ABRIL 2015 - O "combate" do Papa Francisco PDF Versão para impressão Enviar por E-mail
Porfírio Pinto *   

Artigo 2015-04 - O combate do Papa Francisco PP

O Papa Francisco, desde que foi eleito em março de 2013, não para de surpreender. E é a partir do termo “surpresa” que ele tem sido abordado por alguns experts do fenómeno religioso católico1. Mas, ao mesmo tempo, parece consensual que ele não é nenhum “revolucionário”, antes pelo contrário, sempre foi de algum modo alinhado com os “conservadores”. A sua proveniência latino-americana e a sua alma de pastor permitem, talvez, aproximar a sua figura de bispos como D. Hélder Câmara ou, até, Monsenhor Óscar Romero.
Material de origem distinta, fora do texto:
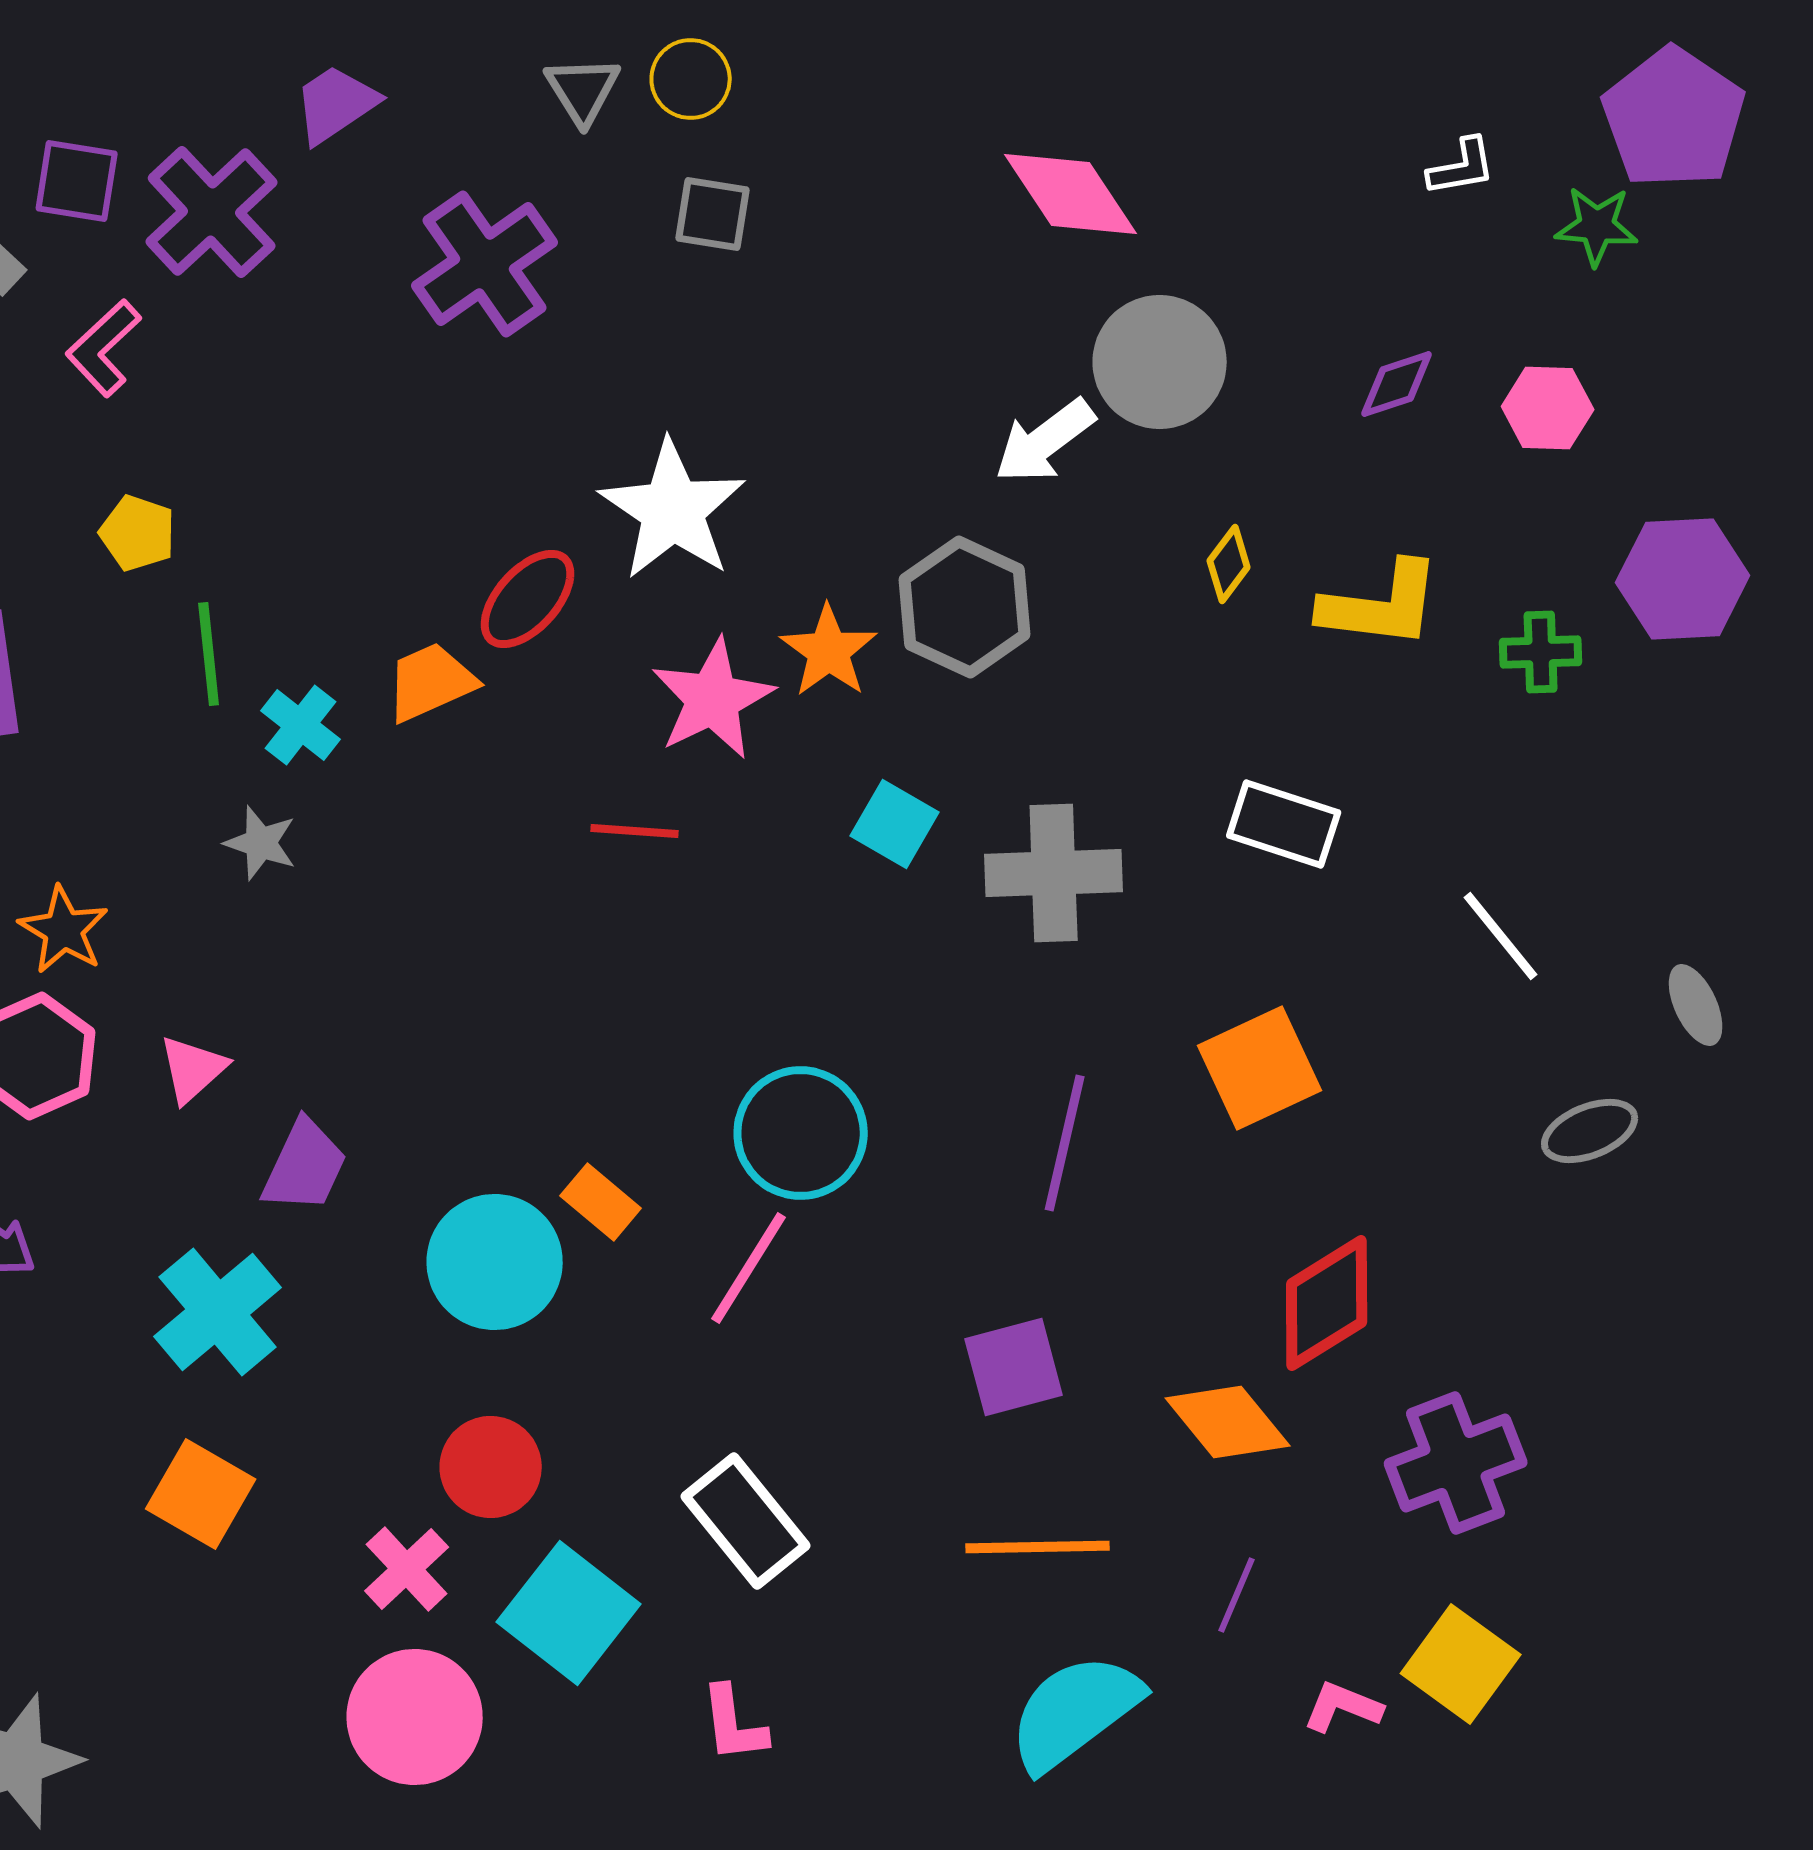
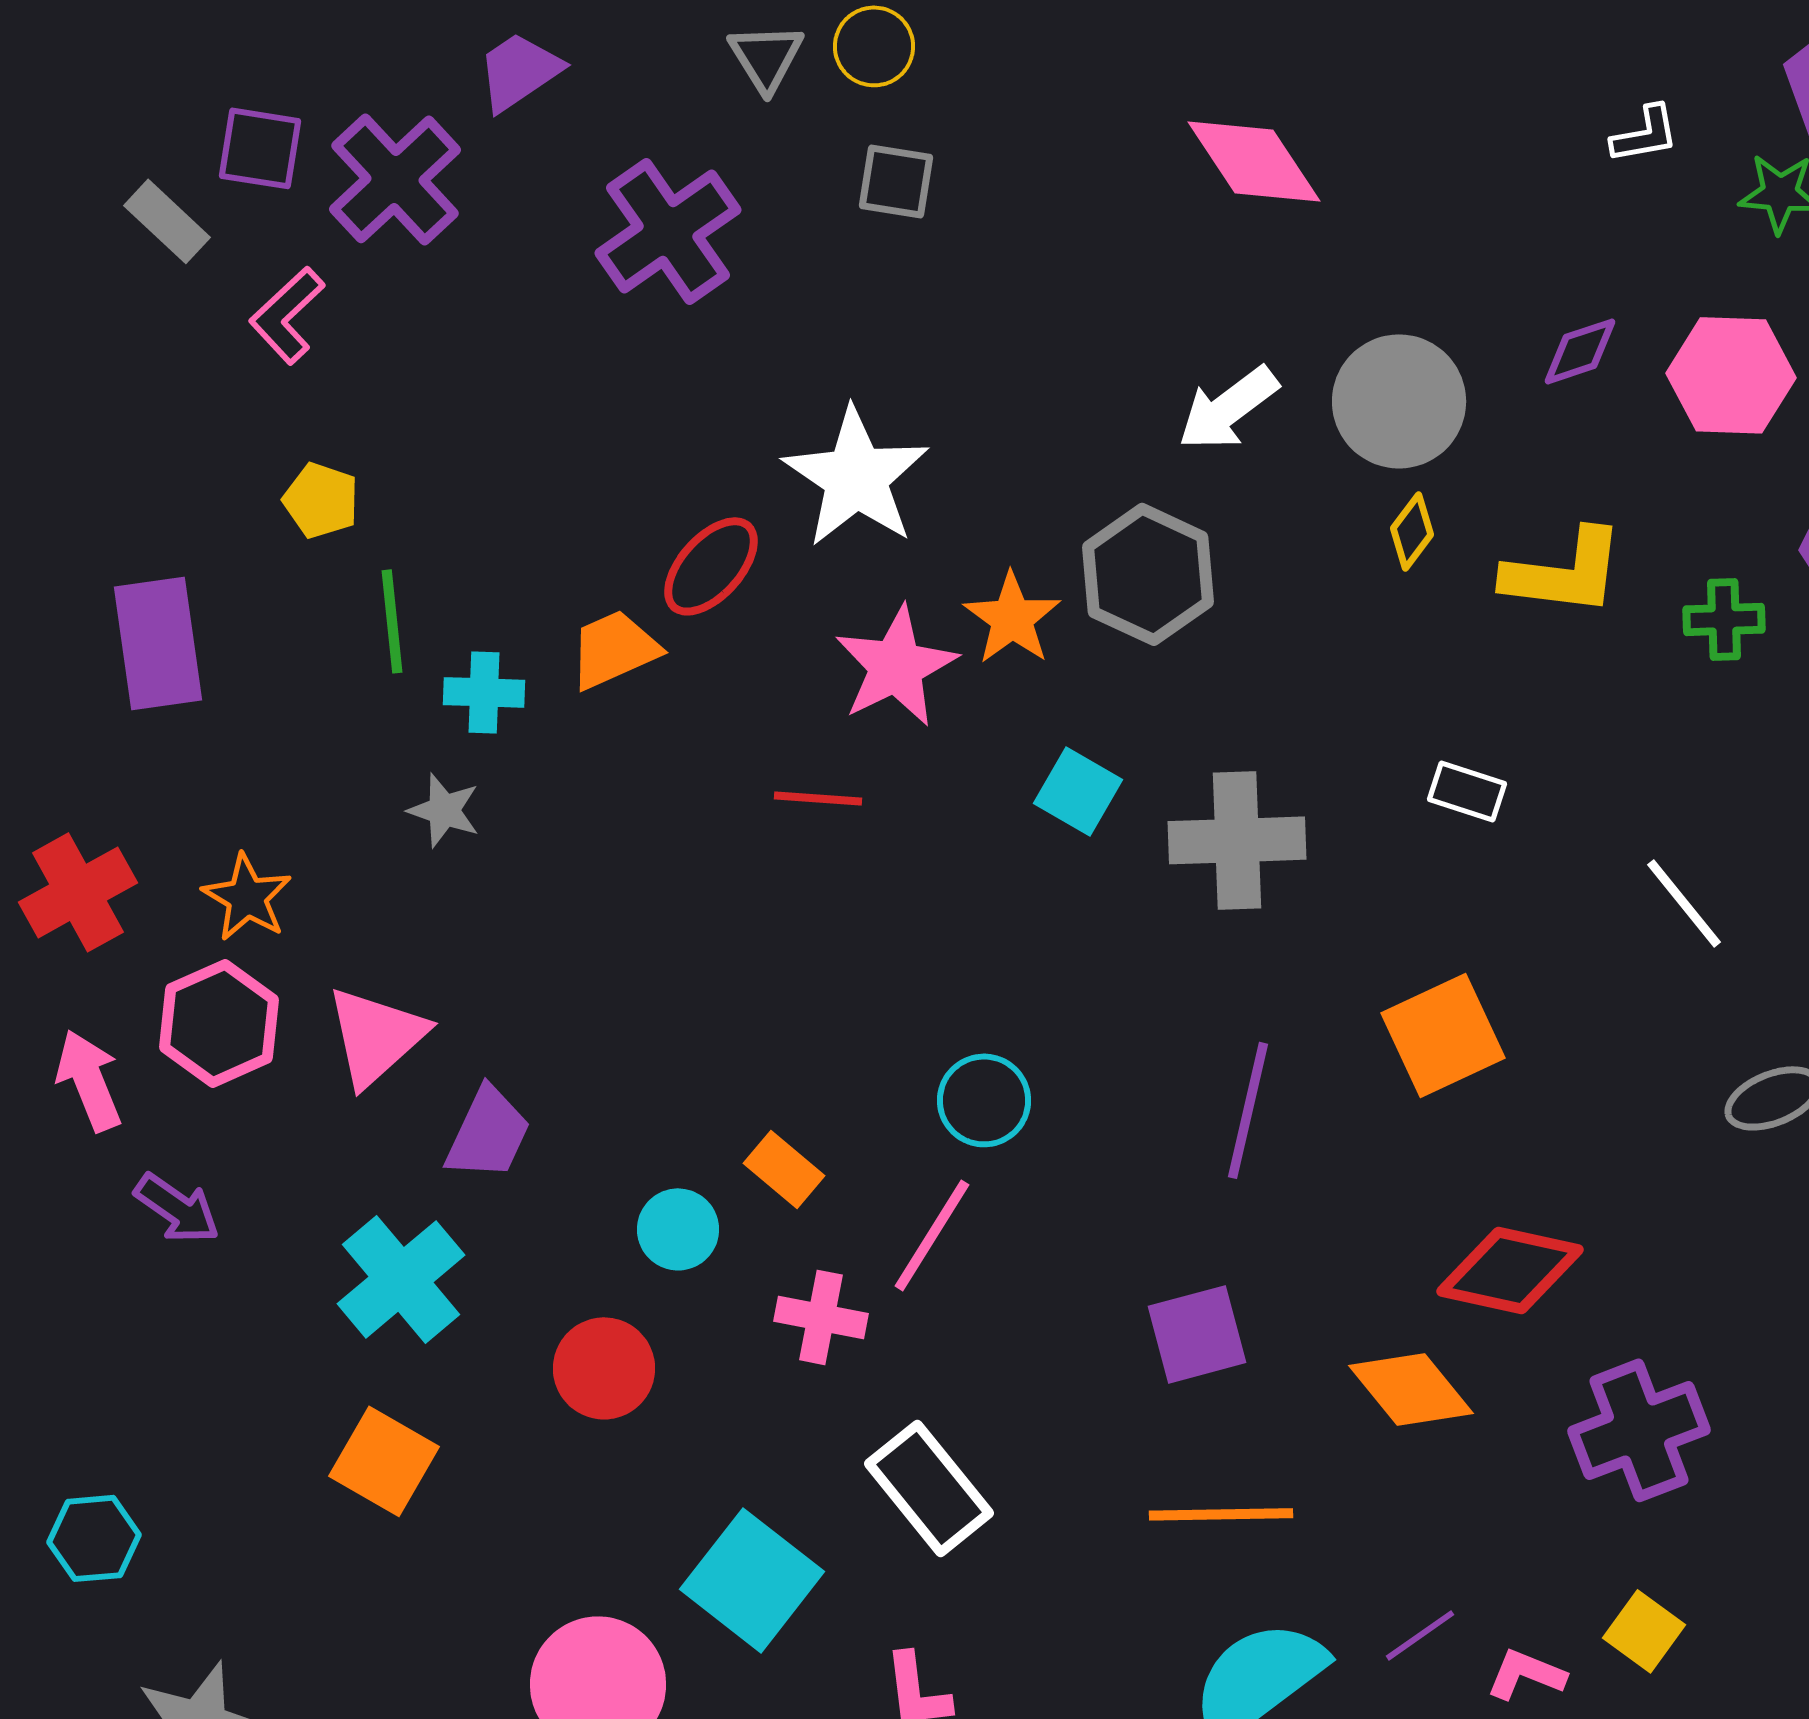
gray circle: (1160, 362) -> (1399, 401), moved
pink hexagon: (1548, 408) -> (1731, 375), size x1.4
cyan cross: (301, 725) -> (484, 692), turned -36
white rectangle: (1284, 824) -> (1467, 791), size x0.7
pink triangle: (193, 1069) -> (376, 1036), size x1.5
cyan circle: (801, 1133) -> (984, 1100), size x0.7
cyan circle: (495, 1262) -> (678, 1229), size x0.6
red diamond: (1327, 1303) -> (1510, 1270), turned 44
red circle: (491, 1467) -> (604, 1368), moved
pink cross: (407, 1569) -> (821, 1317), moved, turned -36
purple line: (1237, 1595) -> (1420, 1635), moved, turned 32
yellow square: (1461, 1664) -> (1644, 1631), size x0.7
Porém, o traço mais característico da sua personalidade tem que ver com a sua filiação religiosa: mesmo Papa, ele continua a ser profundamente jesuíta.

António Spadaro tem defendido que o papa Francisco “tem uma visão agónica e agonística da realidade, poderíamos dizer, neste sentido, ‘militante’ ”2, que lhe viria da “Meditação das Duas Bandeiras” dos Exercícios Espirituais (EE, 136-148)3. Percorrendo os escritos de dois anos de pontificado, facil­mente podemos constatar que, efetivamente, o tema da “luta” – ou, se quisermos, do “combate” – está omnipresente nas palavras de Francisco. E apesar dele ter, certa vez, evocado a imagem da Igreja como “hospital de campanha”, não nos parece que as palavras sejam de entender em sentido marcial, mas evocam simplesmente a dinâmica do discernimento no seguimento de Cristo.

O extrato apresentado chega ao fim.